For Vail, the next big thing is likely to be Chatbots: a chat interface that works in the same way as texting or Twitter.

As opposed to reading an article or watching an expert explain a concept such as risk and inflation on TV, which could feel passive or even dull, game-based learning engages and motivates

He believes there is a lot of potential for voice recognition technology to be used in the pensions world. People are already getting used to things such as the iPhone’s Siri or Amazon Echo, a voice-controlled “smart speaker” that works through the Alexa Voice Service.

For Barnett Waddingham associate, workplace health and wealth, Julia Turney, focusing on engaging younger people in the 18-30 age bracket now is the key to making retirement saving a habit for future generations.

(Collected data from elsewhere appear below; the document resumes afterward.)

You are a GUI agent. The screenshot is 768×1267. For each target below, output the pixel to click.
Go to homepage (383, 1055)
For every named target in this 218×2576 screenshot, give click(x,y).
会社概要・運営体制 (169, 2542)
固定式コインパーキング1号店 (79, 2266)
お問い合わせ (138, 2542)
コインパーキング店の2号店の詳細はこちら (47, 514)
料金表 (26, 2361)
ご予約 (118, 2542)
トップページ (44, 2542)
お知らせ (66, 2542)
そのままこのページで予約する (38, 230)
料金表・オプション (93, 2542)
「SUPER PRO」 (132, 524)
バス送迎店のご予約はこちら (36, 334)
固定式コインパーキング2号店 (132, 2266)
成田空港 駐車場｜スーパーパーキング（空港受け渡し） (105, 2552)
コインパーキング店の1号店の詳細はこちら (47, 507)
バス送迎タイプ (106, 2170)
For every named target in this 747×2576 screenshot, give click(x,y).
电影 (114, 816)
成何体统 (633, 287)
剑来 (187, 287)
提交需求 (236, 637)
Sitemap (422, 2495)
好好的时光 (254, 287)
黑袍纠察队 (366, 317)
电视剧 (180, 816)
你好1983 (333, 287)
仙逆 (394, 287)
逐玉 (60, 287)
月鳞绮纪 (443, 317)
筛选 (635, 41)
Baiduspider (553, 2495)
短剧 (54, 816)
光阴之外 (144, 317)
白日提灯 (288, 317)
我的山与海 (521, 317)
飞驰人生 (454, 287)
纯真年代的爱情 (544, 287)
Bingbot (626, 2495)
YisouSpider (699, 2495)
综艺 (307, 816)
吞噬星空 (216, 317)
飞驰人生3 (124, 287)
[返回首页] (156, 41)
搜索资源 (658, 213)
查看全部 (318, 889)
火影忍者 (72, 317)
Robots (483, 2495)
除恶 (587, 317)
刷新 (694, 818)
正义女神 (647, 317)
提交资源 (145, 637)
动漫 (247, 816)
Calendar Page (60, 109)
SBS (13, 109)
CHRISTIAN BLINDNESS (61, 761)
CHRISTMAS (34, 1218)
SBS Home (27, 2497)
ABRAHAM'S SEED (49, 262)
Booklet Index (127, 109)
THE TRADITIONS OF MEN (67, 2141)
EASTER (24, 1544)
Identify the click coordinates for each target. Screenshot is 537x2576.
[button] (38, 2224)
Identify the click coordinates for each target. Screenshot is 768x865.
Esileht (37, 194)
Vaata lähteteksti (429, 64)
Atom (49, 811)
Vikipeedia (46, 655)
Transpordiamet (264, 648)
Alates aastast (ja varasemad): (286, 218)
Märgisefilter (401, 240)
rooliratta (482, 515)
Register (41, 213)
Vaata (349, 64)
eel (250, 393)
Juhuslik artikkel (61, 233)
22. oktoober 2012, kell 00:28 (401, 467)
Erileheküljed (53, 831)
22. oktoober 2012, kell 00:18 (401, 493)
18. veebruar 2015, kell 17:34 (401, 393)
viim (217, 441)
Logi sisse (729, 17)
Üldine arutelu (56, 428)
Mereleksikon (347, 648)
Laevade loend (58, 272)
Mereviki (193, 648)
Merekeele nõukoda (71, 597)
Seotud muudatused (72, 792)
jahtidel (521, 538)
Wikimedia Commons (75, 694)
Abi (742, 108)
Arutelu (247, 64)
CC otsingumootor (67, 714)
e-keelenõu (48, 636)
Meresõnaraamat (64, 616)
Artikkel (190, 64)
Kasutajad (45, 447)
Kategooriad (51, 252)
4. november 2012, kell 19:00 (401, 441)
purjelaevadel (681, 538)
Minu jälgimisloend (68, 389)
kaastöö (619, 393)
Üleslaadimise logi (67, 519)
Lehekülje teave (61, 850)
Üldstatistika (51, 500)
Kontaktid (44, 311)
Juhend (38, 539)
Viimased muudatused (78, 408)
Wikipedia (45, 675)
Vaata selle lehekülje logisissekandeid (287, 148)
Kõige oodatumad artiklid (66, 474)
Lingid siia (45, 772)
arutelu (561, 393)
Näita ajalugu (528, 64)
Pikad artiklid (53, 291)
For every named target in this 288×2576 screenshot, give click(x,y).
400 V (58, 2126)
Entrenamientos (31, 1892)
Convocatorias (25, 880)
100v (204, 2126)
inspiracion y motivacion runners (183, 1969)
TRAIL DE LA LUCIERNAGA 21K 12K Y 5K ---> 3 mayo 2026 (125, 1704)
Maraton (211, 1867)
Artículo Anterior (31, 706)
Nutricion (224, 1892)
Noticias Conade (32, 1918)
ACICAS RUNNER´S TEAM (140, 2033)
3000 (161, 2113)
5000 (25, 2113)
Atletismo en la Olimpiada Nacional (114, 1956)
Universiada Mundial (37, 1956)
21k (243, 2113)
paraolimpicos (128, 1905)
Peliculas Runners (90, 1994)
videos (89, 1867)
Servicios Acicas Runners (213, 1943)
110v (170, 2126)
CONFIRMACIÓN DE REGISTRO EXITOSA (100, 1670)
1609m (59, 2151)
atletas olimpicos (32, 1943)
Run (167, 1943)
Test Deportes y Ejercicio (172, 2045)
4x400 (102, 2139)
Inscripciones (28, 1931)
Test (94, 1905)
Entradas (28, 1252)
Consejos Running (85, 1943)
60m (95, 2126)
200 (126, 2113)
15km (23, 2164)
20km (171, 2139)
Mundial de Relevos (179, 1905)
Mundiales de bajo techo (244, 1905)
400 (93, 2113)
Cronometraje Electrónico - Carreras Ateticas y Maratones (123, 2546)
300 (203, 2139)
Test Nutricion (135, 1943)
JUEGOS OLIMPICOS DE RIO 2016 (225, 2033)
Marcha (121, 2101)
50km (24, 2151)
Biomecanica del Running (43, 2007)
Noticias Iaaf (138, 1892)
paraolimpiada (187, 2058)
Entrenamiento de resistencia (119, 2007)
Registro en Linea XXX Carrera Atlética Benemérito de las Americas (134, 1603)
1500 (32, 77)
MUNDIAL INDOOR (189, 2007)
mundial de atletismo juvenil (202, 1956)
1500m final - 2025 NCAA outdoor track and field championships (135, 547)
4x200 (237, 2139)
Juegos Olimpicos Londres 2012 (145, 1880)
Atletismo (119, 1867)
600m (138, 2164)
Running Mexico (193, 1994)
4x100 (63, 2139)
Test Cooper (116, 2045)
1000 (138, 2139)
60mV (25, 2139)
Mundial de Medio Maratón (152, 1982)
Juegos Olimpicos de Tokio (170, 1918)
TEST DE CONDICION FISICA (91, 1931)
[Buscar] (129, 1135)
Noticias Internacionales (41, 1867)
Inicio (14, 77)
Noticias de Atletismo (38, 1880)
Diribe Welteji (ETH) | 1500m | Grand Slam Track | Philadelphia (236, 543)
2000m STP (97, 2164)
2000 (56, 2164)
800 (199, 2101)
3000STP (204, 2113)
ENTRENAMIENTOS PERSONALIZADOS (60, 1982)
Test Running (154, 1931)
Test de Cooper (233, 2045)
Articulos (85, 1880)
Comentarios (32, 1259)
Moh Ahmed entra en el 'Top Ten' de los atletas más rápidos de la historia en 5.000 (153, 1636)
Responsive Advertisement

She says: “They need to know they will need money for a house or a car, and have enough in their pot for later life. We might be able to build the technology now but can we change perceptions to make it commonplace to save for retirement?”

But for all of the pros around digital technology and engagement, Bryson is concerned about what happens at the next step.

“It is both a big opportunity and a challenge. Even when people are informed and engaged with saving, how innovative are investment solutions and how easy are they to understand? The challenge is whether the products themselves are equally straightforward, and whether people can see the benefits.”